In the first half of calendar 2023, small-cap funds were the late adopters, accounting for around Rs 18,000 crore of inflows or 25% of new inflows into actively managed equity mutual funds.
Strong inflows are driven by the category’s strong performance compared to other equity mutual fund categories, particularly large and mid-cap funds. The sector returned 34% in the 1 year ending June 23, compared to 23% and 30% for the large and mid-cap sectors respectively.
Even considering a long-term investment horizon of 5 years, the small-cap category has performed well, with returns of 17%, 12% and 15% for the large-cap and mid-cap categories, respectively.
But while the returns are high, investors who are attracted to this segment need to understand that the risks can also be significant. An example is the large variation in the returns of top-performing and underperforming small-cap funds.
In this article, we look at the factors driving the divergence and what investors should look out for when investing in this segment.
Difference between major large and mid cap fund categories in returns of small cap funds
While at the aggregate level, small-cap funds have generated better returns, the variability of returns offers a more nuanced story.
Over a three-year return period, the difference in returns for small cap funds is 31%, 13% for large cap funds, 19% for midcap funds, 10% and 24% for large and mid cap funds. For flexi cap funds.
As can be seen from the chart, the variation is greater when analyzed further for five years.
Variability – An outcome of portfolio allocation
Small cap funds should invest at least 65% of their assets in small cap stocks.
According to the list published by the Association of Mutual Funds in India, when companies are classified by market capitalization, except for the top 250 companies in terms of market capitalization, all other companies are classified as small cap. Technically speaking, small cap funds have more than 4,500 stocks to choose from when making an investment decision.
Large cap funds can only invest in the top 100 companies in terms of market capitalization. Hence, the difference in returns between the best and worst funds is less.
Given the large universe, the small-cap fund manager has plenty of choice. Therefore, the securities selected vary widely among each small cap fund.
Examining the portfolio of 24 small cap funds as of May 2023, we find that small cap funds have invested in 438 unique companies as of May 31.
Small-cap fund investments are divided by market cap, with the small-cap exposure within small-cap funds being 100. We found that an average of 94% of the small-cap stocks the funds invested in fell in the top 500 small-cap companies. On average, 72% of the small cap stocks the funds invested in fell among the top 250 small cap companies while 35% were among the top 100 small cap companies.
Similarly, when we look at the overall market cap allocation of small-cap funds, we see that some funds have taken up to 23% exposure to large-cap stocks, while others have kept it at 1%. Similarly, some funds have 29% exposure to midcap stocks, while others maintain midcap exposure at 3%. Their exposure to small cap stocks ranges from 60% to 85%. In short, small cap funds have a diversified portfolio composition in terms of market cap allocation.
Investors should look at portfolio investments and volatility
While small-cap funds offer significant income opportunities, they also carry increased risks. One factor we have analyzed is the variability of returns across schemes due to wide variation in portfolio allocation and use of their investment universe.

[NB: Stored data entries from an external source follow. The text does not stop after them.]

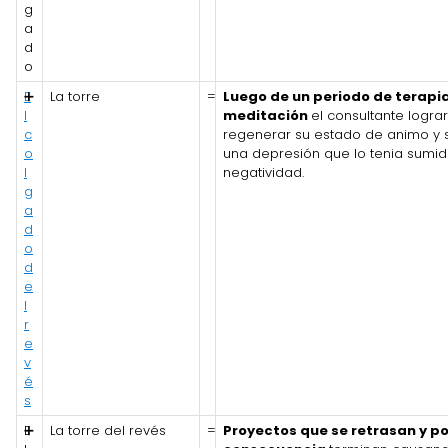
g
a
d
o
E
➕
La torre
=
Luego de un periodo de terapia
l
meditación
el consultante logra
c
regenerar su estado de animo y s
o
una depresión que lo tenia sumid
l
negatividad.
g
a
d
o
d
e
l
r
e
v
é
s
E
➕
La torre del revés
=
Proyectos que se retrasan y po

Beyond this, investors should note that the volatility of the underlying stocks cannot be ignored. Small cap stocks have a higher level of volatility as compared to large cap stocks. They can experience larger price swings and are more exposed to market fluctuations and investor sentiment.
Also, small-cap stocks often have lower trading volumes and less liquidity compared to large-cap stocks. This higher volatility translates into greater risk and return potential.
Also, a fund manager cannot own more than 10% of the paid-up capital of any company. Given the small market capitalization of these companies, it is difficult for a fund manager to take a meaningful stake in a very small company.
Hence investors should invest in this segment only if they have high risk appetite and long investment horizon. Factors they should consider while selecting funds include consistency of performance, diversification and liquidity of the underlying portfolio.
This column is written by Piyush Gupta, Director of Fund Research, Crisil Market Intelligence and Analytics.
Disclaimer: The views expressed in this article are those of the respective authors. The facts and opinions expressed herein do not necessarily reflect the views of www.financialexpress.com. Consult your financial advisor before investing in mutual funds.